# USPc SA/DA



## wayno (Nov 15, 2007)

USPc shoots DA or SA. How is the switch madebetween DA/SA

Thanks


----------



## Mike Barham (Mar 30, 2006)

Normally, you'd fire the first shot DA. Then the reciprocation of the slide would cock the gun for subsequent SA shots. Or you can manually cock the hammer for the SA shot.

Unless you mean changing the safety/hammer drop system and making one USP "Variant" into another?


----------



## wayno (Nov 15, 2007)

For some reason the wording of the ad made me think it was something
different than the normal DA/SA operation. It is a USPc .40
AD says "These shoot both DA/SA and have a decocker" 
Because of all the variants thought maybe there was something I 
didnt know about. Guess if I dont like it I can have it changed over to
DAO.

Dont get me wrong there is plenty I dont know about.:watching:


----------



## spacedoggy (May 11, 2006)

wayno said:


> For some reason the wording of the ad made me think it was something
> different than the normal DA/SA operation. It is a USPc .40
> AD says "These shoot both DA/SA and have a decocker"
> Because of all the variants thought maybe there was something I
> ...


What I like about it is that it covers almost every option you can use except DA only and full auto. You can carry it like the 1911 cocked and locked which gives you SA only making each shot the same. Or decock it to carry with hammer down and your mode goes to DA/SA. If you are looking at a DA only take two things into account. 1. do you like the action on it and how will the action feel using the caliber you want. I have a Walther P99 DAO in S&W40. I don't like the action on it, then I got a chance to shoot the same pistol in 9mm and loved it. The action were the same but what a difference between rounds and the effects they have on the same action.
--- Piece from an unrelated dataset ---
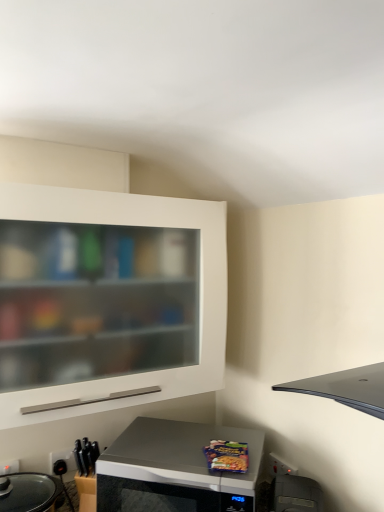 The image size is (384, 512). Find the location of `free space above silver metallic microwave at lower center (from a real-world perspective)`. free space above silver metallic microwave at lower center (from a real-world perspective) is located at coordinates (177, 440).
Your looking at a HK one of the finest pistols with the price to go with it. Make sure it fits your hand and take what I said about the action above.

If you have any questions on the Varients call HK at 205-655-8299 they will be more than happy to inform you on any question you have. They set this phone number up for this. I called awhile back asking what's coming next and spent over an hour with this guy. We talked about a number of things and I learn a lot about all H&K's. He didn't want to end the call but he said it was starting to get busy so I let him go. They are laid back.


----------